Given data:
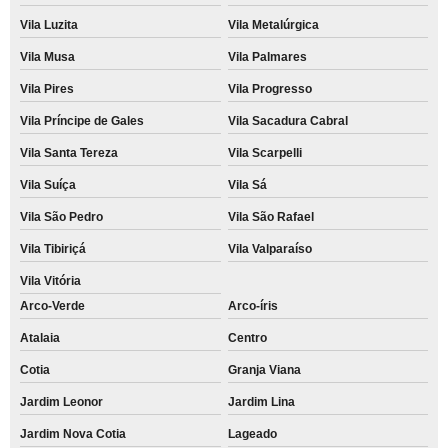
Vila Luzita
Vila Metalúrgica
Vila Musa
Vila Palmares
Vila Pires
Vila Progresso
Vila Príncipe de Gales
Vila Sacadura Cabral
Vila Santa Tereza
Vila Scarpelli
Vila Suíça
Vila Sá
Vila São Pedro
Vila São Rafael
Vila Tibiriçá
Vila Valparaíso
Vila Vitória
Arco-Verde
Arco-íris
Atalaia
Centro
Cotia
Granja Viana
Jardim Leonor
Jardim Lina
Jardim Nova Cotia
Lageado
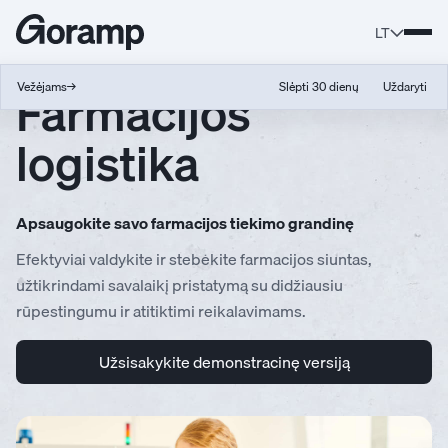
LT
Farmacijos
Vežėjams
→
Slėpti 30 dienų
Uždaryti
logistika
Apsaugokite savo farmacijos tiekimo grandinę
Efektyviai valdykite ir stebėkite farmacijos siuntas,
užtikrindami savalaikį pristatymą su didžiausiu
rūpestingumu ir atitiktimi reikalavimams.
Užsisakykite demonstracinę versiją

Problem description:
Output the entries above verbatim. Omit the images.

Completed task:
Vila Luzita
Vila Metalúrgica
Vila Musa
Vila Palmares
Vila Pires
Vila Progresso
Vila Príncipe de Gales
Vila Sacadura Cabral
Vila Santa Tereza
Vila Scarpelli
Vila Suíça
Vila Sá
Vila São Pedro
Vila São Rafael
Vila Tibiriçá
Vila Valparaíso
Vila Vitória
Arco-Verde
Arco-íris
Atalaia
Centro
Cotia
Granja Viana
Jardim Leonor
Jardim Lina
Jardim Nova Cotia
Lageado
LT
Farmacijos
Vežėjams
→
Slėpti 30 dienų
Uždaryti
logistika
Apsaugokite savo farmacijos tiekimo grandinę
Efektyviai valdykite ir stebėkite farmacijos siuntas,
užtikrindami savalaikį pristatymą su didžiausiu
rūpestingumu ir atitiktimi reikalavimams.
Užsisakykite demonstracinę versiją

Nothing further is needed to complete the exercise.